2004 yılı içinde TBMM'den geçen ve Cumhurbaşkanı tarafından veto edildiği için uygulanmayan 'Kamu Reform Kanunu' ile adem-i merkeziyetçilik denilerek Sağlık Bakanlığı'nın elindeki tüm hastaneler yerel yönetimlere devredilecekti. Şimdi ise merkezileşmek adına tüm SSK hastaneleri, Sağlık Bakanlığı'na devredildi. Önümüzdeki günlerde, 'Kamu Reform Kanunu'nun yeniden gündeme gelmesi bekleniyor. Bu durumda da şimdi Sağlık Bakanlığı'na devredilen tüm hastaneler çok değerli arsaları ile birlikte belediyelere verilecek.

DARBE YÖNETİMİNE BORÇ BİLE VERDİ


Yıl 1946 şimdiki adıyla Sosyal Sigortalar Kurumu o zamanki adıyla İşçi Sigortaları Kurumu kuruldu. Amacı sigortalısı olan işçilerin iş kazası ve meslek hastalıklarına tutulması halinde tedavilerini sağlamak gelir kayıplarını telafi etmek, vefat ederlerse geride kalanlara aylık bağlamaktı...


Özerkti, kendi yönetim kurulu (o zamanki adıyla müdürler kurulu) vardı ve hiçbir siyasi alacağı kararlara karışamazdı... Yönetim kurulunda çalışan memurlarınca seçilen üyesi bile vardı... Özerkliği 1981 yılında sona erdi. Şimdi odacısının bırakın tayinini, alt kattan üst kata görevlendirilmesi için siyasilerin kararı gerekiyor...

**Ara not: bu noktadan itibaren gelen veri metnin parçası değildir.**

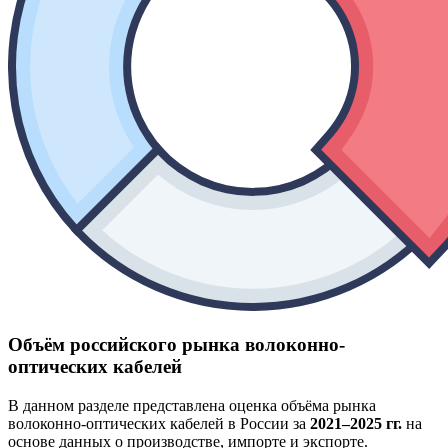
Объём российского рынка волоконно-
оптических кабелей
В данном разделе представлена оценка объёма рынка
волоконно-оптических кабелей в России за
2021–2025 гг.
на
основе данных о производстве, импорте и экспорте.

lBırakın karışmayı, bir yemek anında bir isteğini SSK yöneticine ima eden zamanın Çalışma ve Sosyal Güvenlik Bakanı Hilmi İşgüzar hakkında Yüce Divan mahkumiyet kararı vermişti...


Topladığı primler o kadar çok ama herhangi bir emeklisi olmadığı için hemen hemen hiç gideri yoktu...


O kadar çok parası vardı ki 12 Eylül 1980 tarihindeki darbede, yönetim 1 Ekim günü ödenecek memur aylıkları konusunda bütçede para bulamayınca SSK'ya 'sıfır' faizli 15 yıl vadeli çuvallar dolusu Hazine Bonosu kupürleri gönderip çuvallar dolusu para götürdüler. Memur maaşlarını ödediler.


Elindeki sıfır faizli Hazine Bonoları'nı, 1995 yılında SSK bir kamyonla Hazine'ye gönderip karşılığında bir avuç bozuk para aldı.


O da topladığı paraların bir kısmı ile inşaatlar yaptı. Bakın etrafınız da 'İşçi Evleri' , 'Türk-İş Blokları' isimli yerler SSK'nın verdiği ucuz krediler ile yapılmıştır.


Ülke şartlarında yatırım yapabilmek için borsa, döviz vs gibi yatırım araçları olmadığından yatırım için değerli ve büyük arsalar satın alıyor, sonra da merkezi yerlerde işhanları yapıp, kiraya veriyordu...


İzmir'in Konak Meydanı SSK'nın malı, kenarında sadece bir rant tesisi yapabildi ama meydanı kullanmıyor, satamıyor... Zonguldak Kozlu Mezarlığı SSK'nın malı...


Ancak ülke koşullarına göre bırakın yeterli sağlık tesisi hiç sağlık tesisi olmadığını görünce kendisi sigortalılarının muayene ve tedavileri için her ilde, her ilçede sağlık tesisi, dispanser, hastane kurmaya başladı...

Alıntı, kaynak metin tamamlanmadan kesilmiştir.